ARTWORK

Paul Cadmus, The Architect
The Architect

1950

Signed, l.r.

Pastel and pencil on buff paper

16 x 16 inches, image
18 x 18 inches, sheet

Sold.

Literature:
Lincoln Kirstein, Paul Cadmus (New York: Chameleon Books, 1996), pp. 70-1, full-page color illus. (related example)
David Leddick, Intimate Companions: A Triography of George Platt Lynes, Paul Cadmus, Lincoln Kirstein, and Their Circle (New York, NY: St. Martin’s Press, 2000), pp. 220-2 (related example)

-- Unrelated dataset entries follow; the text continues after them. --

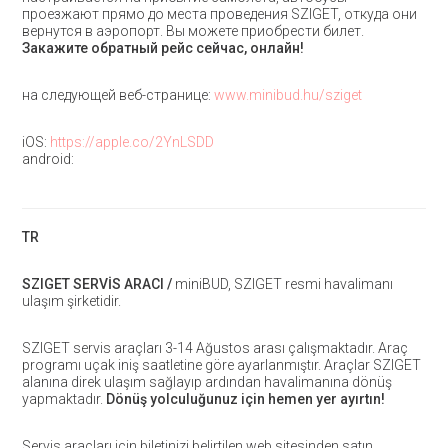
проезжают прямо до места проведения SZIGET, откуда они
вернутся в аэропорт. Вы можете приобрести билет.
Закажите обратный рейс сейчас, онлайн!
на следующей веб-странице:
www.minibud.hu/sziget
iOS:
https://apple.co/2YnLSDD
android:
TR
SZIGET SERVİS ARACI /
miniBUD, SZIGET resmi havalimanı
ulaşım şirketidir.
SZIGET servis araçları 3-14 Ağustos arası çalışmaktadır. Araç
programı uçak iniş saatletine göre ayarlanmıştır. Araçlar SZIGET
alanına direk ulaşım sağlayıp ardından havalimanına dönüş
yapmaktadır.
Dönüş yolculuğunuz için hemen yer ayırtın!
Servis araçları için biletinizi belirtilen web sitesinden satın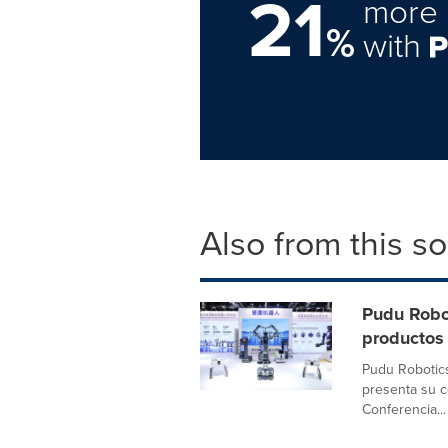
21
more 
%
with
Also from this s
Pudu Robo
productos
Pudu Robotics
presenta su c
Conferencia...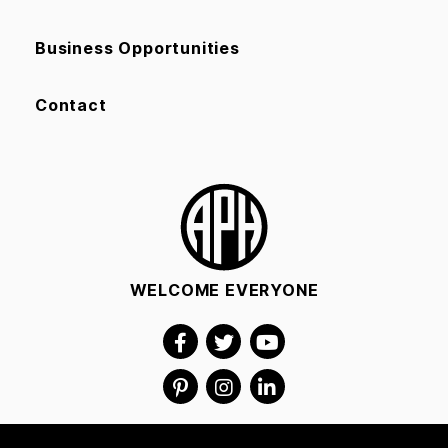
Business Opportunities
Contact
WELCOME EVERYONE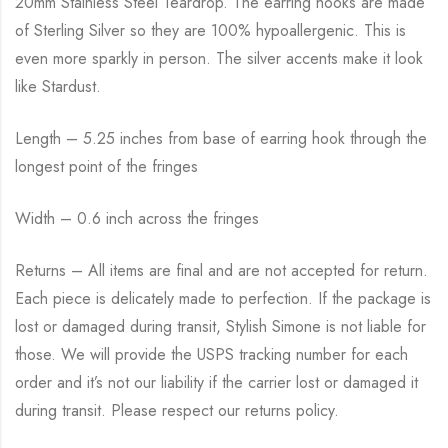
20mm Stainless Steel Teardrop. The earring hooks are made
of Sterling Silver so they are 100% hypoallergenic. This is
even more sparkly in person. The silver accents make it look
like Stardust.
Length – 5.25 inches from base of earring hook through the
longest point of the fringes
Width – 0.6 inch across the fringes
Returns – All items are final and are not accepted for return.
Each piece is delicately made to perfection. If the package is
lost or damaged during transit, Stylish Simone is not liable for
those. We will provide the USPS tracking number for each
order and it’s not our liability if the carrier lost or damaged it
during transit. Please respect our returns policy.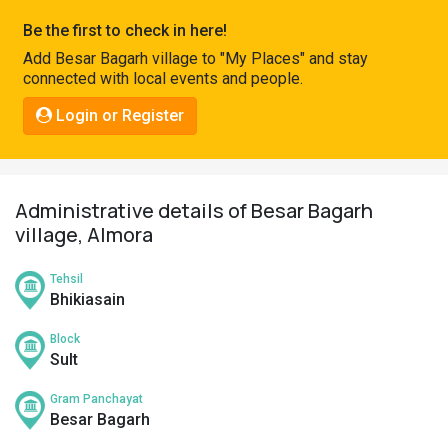
Pahadi
Be the first to check in here!
Shop
Add Besar Bagarh village to "My Places" and stay
connected with local events and people.
Connect
Login or Register
Administrative details of Besar Bagarh
village, Almora
Tehsil
Bhikiasain
Block
Sult
Gram Panchayat
Besar Bagarh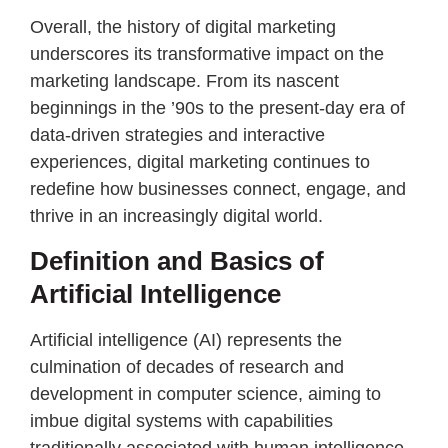
Overall, the history of digital marketing
underscores its transformative impact on the
marketing landscape. From its nascent
beginnings in the ’90s to the present-day era of
data-driven strategies and interactive
experiences, digital marketing continues to
redefine how businesses connect, engage, and
thrive in an increasingly digital world.
Definition and Basics of
Artificial Intelligence
Artificial intelligence (AI) represents the
culmination of decades of research and
development in computer science, aiming to
imbue digital systems with capabilities
traditionally associated with human intelligence.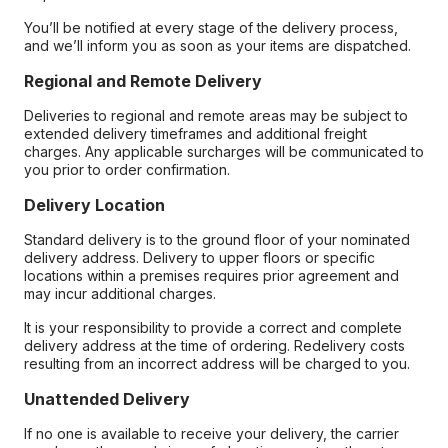
You’ll be notified at every stage of the delivery process,
and we’ll inform you as soon as your items are dispatched.
Regional and Remote Delivery
Deliveries to regional and remote areas may be subject to
extended delivery timeframes and additional freight
charges. Any applicable surcharges will be communicated to
you prior to order confirmation.
Delivery Location
Standard delivery is to the ground floor of your nominated
delivery address. Delivery to upper floors or specific
locations within a premises requires prior agreement and
may incur additional charges.
It is your responsibility to provide a correct and complete
delivery address at the time of ordering. Redelivery costs
resulting from an incorrect address will be charged to you.
Unattended Delivery
If no one is available to receive your delivery, the carrier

Lincoln Kirstein writes: “‘Architect’ is a tour de force compounded of rectangularity. A young draftsman sits over a still life of the tools of his trade—T-square and compass laid out heraldically on a bare drawing-board. Cubic space determines the governing metric of his profession. Behind him, through a square-paned window, rises a business block, boxed and perforated by ribbons of identical windows. Here is minimal made architecture art and craft rather than negotiable roofed property. A visual sermon against the absolute lack of choice in modern real estate where hundreds of floors, rooms with eight-foot ceilings, thousands of identical cubicles, windowless and air-conditioned, represent a lowest common divisor of rentable space, a cheerless environment more suited to penal servitude than fit habitation for the exercise of thought or able work.

“However, the spectral body of a muse or demon shadows our architect, implying recollection through stubborn attachment to the memory and principles of great builders and their monuments, even in the bloodless cubage of concrete, steel, and glass. A ruby glows through the window of its breast, as steady memory and hopeful night light.”

The frame and velvet mat on this artwork were made by the artist.

The model is Charles ‘Chuck’ Howard. Chuck Howard was the lover of George Platt Lynes. After Howard and Lynes broke up in 1951, Howard (a fashion designer trained in Paris) worked with his friends Bill Blass and Ann Klein, among others. Howard introduced Ann Klein to Donna Karan, then a design student at Parson’s working for him.

The model for the figure outside of the window is painter George Tooker, another romantic interest of Cadmus’s during this time period.

For an extensive quote regarding Cadmus’s models in “The Architect,” see David Leddick, ibid.